Als strahlender Überraschungsgast in seiner Heimat kommentierte Philipp Kohlschreiber gut gelaunt das Teilnehmerfeld der BMW Open by FWU, deren dreifacher Rekordsieger er ist. Hauptrivale: Alexander (Sascha) Zverev, die Nummer drei der Tennis-Welt.
Glücklich wieder „dahoam", hielt Kohlschreiber im letzten März-Drittel im „Hearthouse Munich" intensive Zwiesprache mit Sascha Zverev. Frisch eingeflogen zur Pressekonferenz (PK) aus den USA, wo der 35-Jährige locker und souverän beim Tausender-Masters in Indian Wells erstmals die Nummer eins der ATP Tour-Wertung, Novak Djokovic, besiegt hatte, so wie zuvor bereits den leicht genialen Griechen Nick Kyrgios. Kohlschreiber: „Die Zeit in Amerika, so ein Highlight-Match, das ist immer sehr schön." Anders schön sind für den Kosmopoliten die BMW Open vom 27. April bis zum 5. Mai, auch aus sehr emotionalen und sentimentalen Gründen: „Das ist die Heimat, sonst ist man immer unterwegs. Den heimischen Fans gutes Tennis zeigen. Meine erste Wildcard mit 16 fürs Hauptfeld bekommen. Meine ersten Erfahrungen sammeln, mein erster Titel."

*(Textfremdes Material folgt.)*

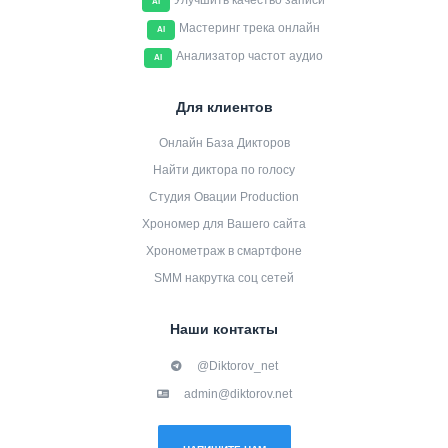
Улучшить качество записи
AI
Мастеринг трека онлайн
AI
Анализатор частот аудио
AI
Для клиентов
Онлайн База Дикторов
Найти диктора по голосу
Студия Овации Production
Хрономер для Вашего сайта
Хронометраж в смартфоне
SMM накрутка соц сетей
Наши контакты
@Diktorov_net
admin@diktorov.net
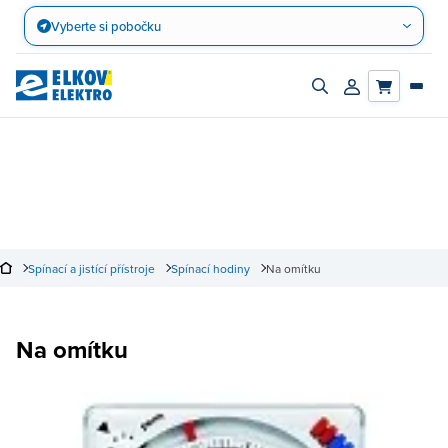
Přejít
Vyberte si pobočku
na
obsah
Zapnout/vypnout
Přihlásit/registro
vyhledávací
účet
panel
Spínací a jistící přístroje
Spínací hodiny
Na omítku
Na omítku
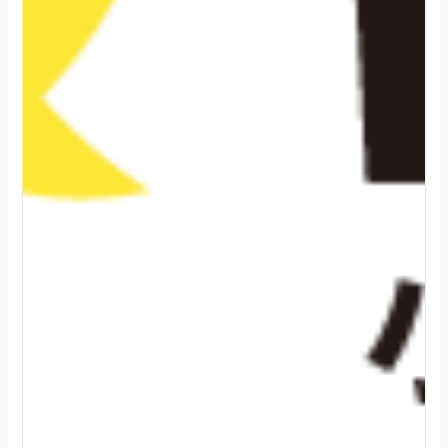
2
0
2
4
.
0
8
.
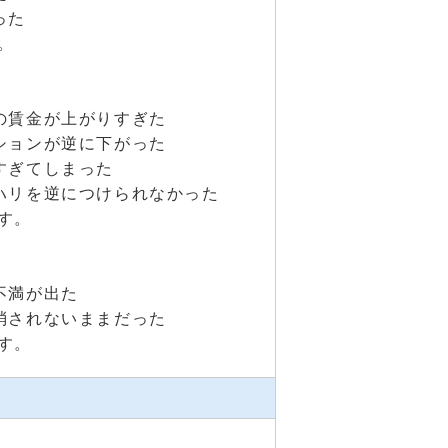
った
。
の賃金が上がりすぎた
ションが逆に下がった
すぎてしまった
ハリを逆につけられなかった
す。
不満が出た
消されないままだった
す。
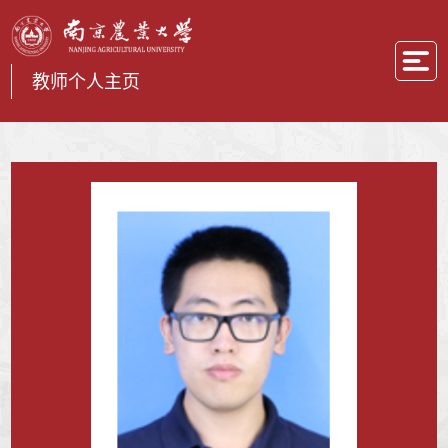
教师个人主页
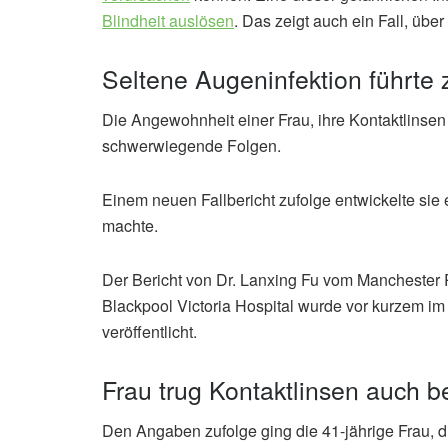
Blindheit auslösen
. Das zeigt auch ein Fall, übe
Seltene Augeninfektion führte 
Die Angewohnheit einer Frau, ihre Kontaktlins
schwerwiegende Folgen.
Einem neuen Fallbericht zufolge entwickelte sie 
machte.
Der Bericht von Dr. Lanxing Fu vom Mancheste
Blackpool Victoria Hospital wurde vor kurzem i
veröffentlicht.
Frau trug Kontaktlinsen auch
Den Angaben zufolge ging die 41-jährige Frau, d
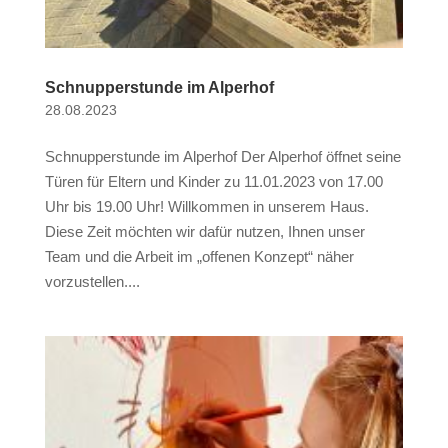
Schnupperstunde im Alperhof
28.08.2023
Schnupperstunde im Alperhof Der Alperhof öffnet seine
Türen für Eltern und Kinder zu 11.01.2023 von 17.00
Uhr bis 19.00 Uhr! Willkommen in unserem Haus.
Diese Zeit möchten wir dafür nutzen, Ihnen unser
Team und die Arbeit im „offenen Konzept“ näher
vorzustellen....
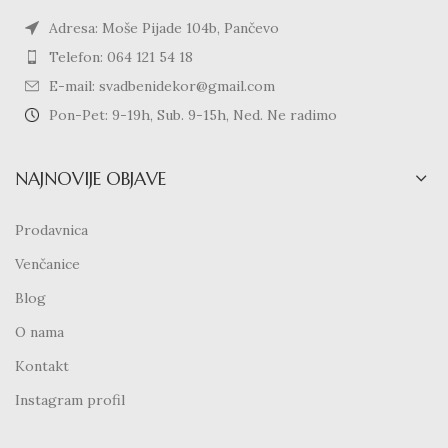
Adresa: Moše Pijade 104b, Pančevo
Telefon: 064 121 54 18
E-mail: svadbenidekor@gmail.com
Pon-Pet: 9-19h, Sub. 9-15h, Ned. Ne radimo
NAJNOVIJE OBJAVE
Prodavnica
Venčanice
Blog
O nama
Kontakt
Instagram profil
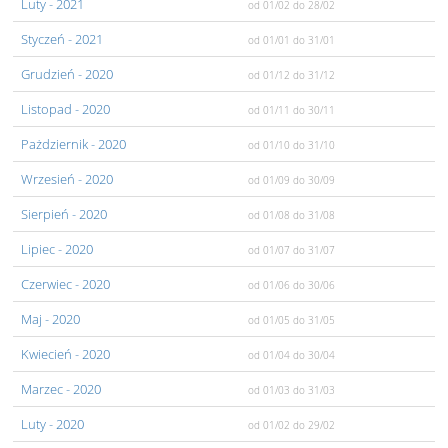
Luty
- 2021
od 01/02
do 28/02
Styczeń
- 2021
od 01/01
do 31/01
Grudzień
- 2020
od 01/12
do 31/12
Listopad
- 2020
od 01/11
do 30/11
Pażdziernik
- 2020
od 01/10
do 31/10
Wrzesień
- 2020
od 01/09
do 30/09
Sierpień
- 2020
od 01/08
do 31/08
Lipiec
- 2020
od 01/07
do 31/07
Czerwiec
- 2020
od 01/06
do 30/06
Maj
- 2020
od 01/05
do 31/05
Kwiecień
- 2020
od 01/04
do 30/04
Marzec
- 2020
od 01/03
do 31/03
Luty
- 2020
od 01/02
do 29/02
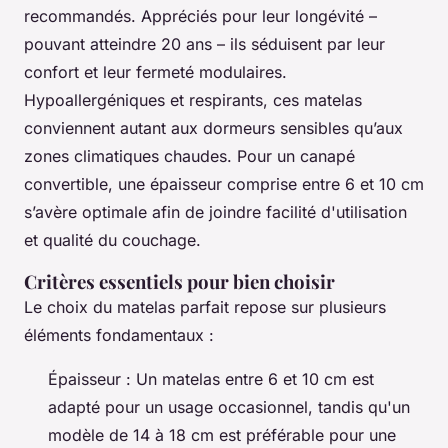
recommandés. Appréciés pour leur longévité –
pouvant atteindre 20 ans – ils séduisent par leur
confort et leur fermeté modulaires.
Hypoallergéniques et respirants, ces matelas
conviennent autant aux dormeurs sensibles qu’aux
zones climatiques chaudes. Pour un canapé
convertible, une épaisseur comprise entre 6 et 10 cm
s’avère optimale afin de joindre facilité d'utilisation
et qualité du couchage.
Critères essentiels pour bien choisir
Le choix du matelas parfait repose sur plusieurs
éléments fondamentaux :
Épaisseur : Un matelas entre 6 et 10 cm est
adapté pour un usage occasionnel, tandis qu'un
modèle de 14 à 18 cm est préférable pour une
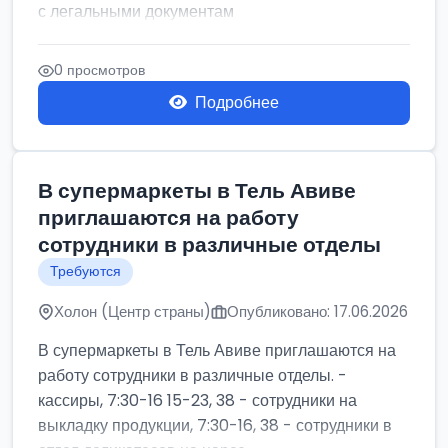
с легальными документам
0 просмотров
Подробнее
В супермаркеты в Тель Авиве
приглашаются на работу
сотрудники в различные отделы
Требуются
Холон (Центр страны)
Опубликовано: 17.06.2026
В супермаркеты в Тель Авиве приглашаются на
работу сотрудники в различные отделы. -
кассиры, 7:30-16 15-23, 38 - сотрудники на
выкладку продукции, 7:30-16, 38 - сотрудники в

Dieses Jahr ist Zverev zum sechsten Mal beim ATP-Turnier in München dabei. „Sascha ist absolut der Turnierfavorit. Toll, dass die Nummer drei der Welt kommt", sagte Kohlschreiber dazu. „Das ist gut für das deutsche Tennis. Ein toller Typ", lobte „Kohli" seinen Davis-Cup-Kollegen Sascha. Zverev sei „konstant unter den Teilnehmern bei den BMW Open. Er bringt da immer seine Leistung." Die deutsche Nummer eins war bei der PK allerdings nur als Pappkamerad vor Ort. Der echte Zverev kämpfte gerade in Miami mit den Folgen einer kräfte- und gewichtzehrenden Grippe. Dadurch seiner Muskeln und mentalen Stärke beraubt, ließ sich der Hamburger vom 36-jährigen Spanier David Ferrer auf dessen Abschiedstour niederringen.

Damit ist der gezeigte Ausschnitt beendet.